By Andrew Adey 

Since the first steps were taken toward understanding the underlying biology of all living things, we have dreamt of how these secrets could be used to benefit mankind. From the noble perspectives of curing disease to the unsettling ideas of eugenics, the knowledge required to bring these ideas into reality is rapidly being achieved. While the motivations behind genetic research are rooted in a core drive to benefit human life, knowledge is power, and technology has a history of being abused regardless of the original intent. Despite this, the vast potential for good cannot be ignored when the concerns and risks can be controlled by careful and deliberate bioethical guidelines. 

In 2003, the completion of the Human Genome Project was announced. This international effort sequenced all three billion bases of the genetic code that acts as a blue print present within essentially every cell of the human body, yet it came at a cost of approximately $3 billion US Dollars and in a time frame of roughly 13 years. Today a comparable feat can be accomplished for around $1,000 in as little as a few days. This plummet in cost has resulted in a new era of personalized genomic medicine and disease diagnosis on the molecular level. Cancer research in particular has benefitted greatly where the genome of a patient’s tumor can be compared to that of their normal cells to identify the exact mutation that caused the cancer, which can then be used to customize the treatment. This same idea is also being applied to a vast array of conditions, and within the decade, it is likely that patients will have their genome on file at their doctor’s office. The massive amount of information will allow a genetic counselor and physician to tailor medication or even diet recommendations based on how that individual will benefit given their unique genome. But how much information is too much? How much do we actually want to know? Particularly with respect to cases where there is nothing that can be done, such as in Huntington’s disease, where the patient’s future is inevitably tied to a debilitating disease. There is no question that handling this life changing information is a complicated topic with no clear answer that would fit everyone. 

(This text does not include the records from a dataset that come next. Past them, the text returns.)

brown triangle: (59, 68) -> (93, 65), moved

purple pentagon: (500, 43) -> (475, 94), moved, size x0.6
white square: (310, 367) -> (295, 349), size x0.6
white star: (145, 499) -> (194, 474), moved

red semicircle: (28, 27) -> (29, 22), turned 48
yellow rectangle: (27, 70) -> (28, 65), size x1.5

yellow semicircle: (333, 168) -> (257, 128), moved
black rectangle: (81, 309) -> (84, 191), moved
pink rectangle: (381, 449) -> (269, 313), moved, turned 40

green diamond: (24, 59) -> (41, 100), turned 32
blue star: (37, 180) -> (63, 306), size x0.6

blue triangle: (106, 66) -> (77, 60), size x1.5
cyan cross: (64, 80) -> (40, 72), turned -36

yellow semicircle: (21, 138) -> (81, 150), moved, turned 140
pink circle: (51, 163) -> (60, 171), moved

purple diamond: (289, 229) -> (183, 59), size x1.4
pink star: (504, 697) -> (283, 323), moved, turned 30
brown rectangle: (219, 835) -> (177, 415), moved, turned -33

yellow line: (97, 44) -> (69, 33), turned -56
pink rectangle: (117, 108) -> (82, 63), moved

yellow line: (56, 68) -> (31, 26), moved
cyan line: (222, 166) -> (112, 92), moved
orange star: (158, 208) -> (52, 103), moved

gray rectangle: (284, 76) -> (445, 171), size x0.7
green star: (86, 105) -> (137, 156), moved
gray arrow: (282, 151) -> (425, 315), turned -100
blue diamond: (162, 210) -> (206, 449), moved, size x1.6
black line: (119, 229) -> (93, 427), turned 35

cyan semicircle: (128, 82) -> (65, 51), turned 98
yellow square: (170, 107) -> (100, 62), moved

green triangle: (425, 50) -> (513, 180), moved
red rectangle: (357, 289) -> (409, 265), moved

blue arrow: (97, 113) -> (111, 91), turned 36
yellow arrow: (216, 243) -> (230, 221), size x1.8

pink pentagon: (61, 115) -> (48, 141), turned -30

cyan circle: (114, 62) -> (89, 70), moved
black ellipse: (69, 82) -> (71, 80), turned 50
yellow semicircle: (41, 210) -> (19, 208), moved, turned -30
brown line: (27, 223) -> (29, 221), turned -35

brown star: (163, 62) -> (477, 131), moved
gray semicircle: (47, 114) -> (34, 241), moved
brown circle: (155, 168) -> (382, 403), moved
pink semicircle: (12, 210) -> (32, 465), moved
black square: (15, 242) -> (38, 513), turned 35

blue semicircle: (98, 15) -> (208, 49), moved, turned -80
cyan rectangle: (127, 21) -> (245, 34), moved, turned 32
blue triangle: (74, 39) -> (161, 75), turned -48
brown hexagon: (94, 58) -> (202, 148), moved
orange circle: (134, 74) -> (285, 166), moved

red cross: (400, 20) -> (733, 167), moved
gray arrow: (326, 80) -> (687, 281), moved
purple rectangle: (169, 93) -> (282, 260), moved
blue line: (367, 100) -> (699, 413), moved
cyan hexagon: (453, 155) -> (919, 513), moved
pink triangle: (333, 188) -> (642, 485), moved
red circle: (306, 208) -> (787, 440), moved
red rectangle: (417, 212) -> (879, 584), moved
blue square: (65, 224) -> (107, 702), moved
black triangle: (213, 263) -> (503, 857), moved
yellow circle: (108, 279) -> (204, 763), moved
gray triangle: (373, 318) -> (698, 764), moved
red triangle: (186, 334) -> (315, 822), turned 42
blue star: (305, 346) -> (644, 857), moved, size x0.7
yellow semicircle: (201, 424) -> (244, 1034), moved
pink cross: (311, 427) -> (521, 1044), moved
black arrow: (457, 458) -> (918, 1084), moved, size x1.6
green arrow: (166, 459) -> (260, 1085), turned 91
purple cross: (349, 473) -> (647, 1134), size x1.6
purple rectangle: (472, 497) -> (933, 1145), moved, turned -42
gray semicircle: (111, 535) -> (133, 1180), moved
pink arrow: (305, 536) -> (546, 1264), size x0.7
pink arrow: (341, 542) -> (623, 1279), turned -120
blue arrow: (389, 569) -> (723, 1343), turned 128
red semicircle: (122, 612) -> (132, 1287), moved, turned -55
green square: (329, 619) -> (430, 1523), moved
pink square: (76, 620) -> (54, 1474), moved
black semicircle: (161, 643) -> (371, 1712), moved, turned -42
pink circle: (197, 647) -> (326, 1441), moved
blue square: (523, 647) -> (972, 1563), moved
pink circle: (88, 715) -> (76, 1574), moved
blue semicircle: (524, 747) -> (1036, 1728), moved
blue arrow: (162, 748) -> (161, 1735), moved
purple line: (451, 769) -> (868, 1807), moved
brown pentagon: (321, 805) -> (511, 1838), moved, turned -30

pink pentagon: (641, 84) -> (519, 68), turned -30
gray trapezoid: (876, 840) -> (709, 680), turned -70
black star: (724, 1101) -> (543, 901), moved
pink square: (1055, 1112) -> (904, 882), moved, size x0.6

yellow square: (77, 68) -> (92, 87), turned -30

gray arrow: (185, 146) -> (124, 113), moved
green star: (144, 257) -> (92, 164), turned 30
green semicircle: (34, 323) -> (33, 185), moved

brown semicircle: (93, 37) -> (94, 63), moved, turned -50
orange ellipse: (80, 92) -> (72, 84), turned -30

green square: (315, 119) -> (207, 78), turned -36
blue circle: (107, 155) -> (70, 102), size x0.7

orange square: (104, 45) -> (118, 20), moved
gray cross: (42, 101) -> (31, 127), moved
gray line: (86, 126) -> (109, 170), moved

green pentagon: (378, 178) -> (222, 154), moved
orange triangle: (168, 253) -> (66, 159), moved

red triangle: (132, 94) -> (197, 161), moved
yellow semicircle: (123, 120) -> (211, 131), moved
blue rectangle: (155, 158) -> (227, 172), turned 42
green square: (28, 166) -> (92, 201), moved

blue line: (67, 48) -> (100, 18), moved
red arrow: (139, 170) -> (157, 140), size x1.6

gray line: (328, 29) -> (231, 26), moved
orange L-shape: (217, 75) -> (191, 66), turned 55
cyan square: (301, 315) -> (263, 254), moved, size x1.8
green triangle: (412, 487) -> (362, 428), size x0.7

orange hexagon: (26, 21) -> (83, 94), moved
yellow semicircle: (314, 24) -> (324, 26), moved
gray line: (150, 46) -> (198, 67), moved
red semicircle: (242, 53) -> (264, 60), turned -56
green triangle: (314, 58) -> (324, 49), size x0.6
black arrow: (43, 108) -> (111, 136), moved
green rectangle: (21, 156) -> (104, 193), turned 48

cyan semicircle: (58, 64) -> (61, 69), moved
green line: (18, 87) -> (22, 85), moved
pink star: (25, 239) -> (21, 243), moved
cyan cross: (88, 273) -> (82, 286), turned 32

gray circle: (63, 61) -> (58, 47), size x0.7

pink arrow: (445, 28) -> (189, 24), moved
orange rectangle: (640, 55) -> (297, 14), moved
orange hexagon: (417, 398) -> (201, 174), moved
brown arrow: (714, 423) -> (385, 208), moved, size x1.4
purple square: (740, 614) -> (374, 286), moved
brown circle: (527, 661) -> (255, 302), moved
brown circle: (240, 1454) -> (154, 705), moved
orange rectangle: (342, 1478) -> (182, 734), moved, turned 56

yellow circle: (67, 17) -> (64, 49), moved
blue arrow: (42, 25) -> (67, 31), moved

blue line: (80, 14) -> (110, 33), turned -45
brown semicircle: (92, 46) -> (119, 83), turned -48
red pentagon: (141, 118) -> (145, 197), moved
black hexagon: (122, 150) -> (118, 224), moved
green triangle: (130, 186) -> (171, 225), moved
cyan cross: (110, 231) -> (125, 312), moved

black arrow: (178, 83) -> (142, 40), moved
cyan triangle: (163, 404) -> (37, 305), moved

Late last year, the ability to determine the genome of a pre-natal child by simply testing the pregnant mother’s blood was developed. This test is noninvasive, unlike risk-associated techniques such as amniocentesis, and has the ability to test for approximately 3,000 genetic disorders as opposed to a handful provided by current methods. While a popular media source commented that this technology could be used for parents to select a child with an “athletic” genetic predisposition or other superficial qualities, the actuality of that situation or one of a similar nature is extremely far-fetched, especially since such traits are highly unpredictable. However, it does bring about concerns regarding how to handle pre-natal genomics. What if the unborn child has a variant predisposing them to Alzheimer’s? On the other hand, a variant could be found that results in a condition undetectable by current methods where instead of being realized during delivery, early detection would allow for a specialist to be present in the delivery room ready to provide life-saving medical attention immediately at birth. It is even possible that new treatments may be created for genetic disorders that can be administered during the pregnancy that would otherwise result in miscarriage. 

The advances in genomics over the past decade have been astonishing. Technology that once existed only in science-fiction is now a reality. While a lot of these tools are still years away from clinical use, it is crucial that we handle the tough bioethical questions now so that we can benefit from them in a safe and conscientious way. The field of medical genomics is still in its very early stages and the progress being made on the science front is not slowing down. It is clear that this not a passing trend, but the start of something that will impact generations to come and is already reshaping medicine as we know it. Now more than ever, we need to devote attention and resources to paving the path forward. 

Andrew Adey  received his undergraduate degree in Biochemistry from the  University of Texas in Austin, TX. He is currently getting his PhD. in Molecular and Cellular Biology from the University of Washington. His primary focus is in the development and application of technologies and approaches to capture long-range continuity of genomic sequence information using high-throughput sequencing. His secondary focus is the development and application of technologies and approaches to capture epigenetic information across the genome. Particularly from limited numbers of cells to allow the interrogation of the epigenomic landscape from the early stages of development as well as samples of limited quantity such as a microdissected tumor.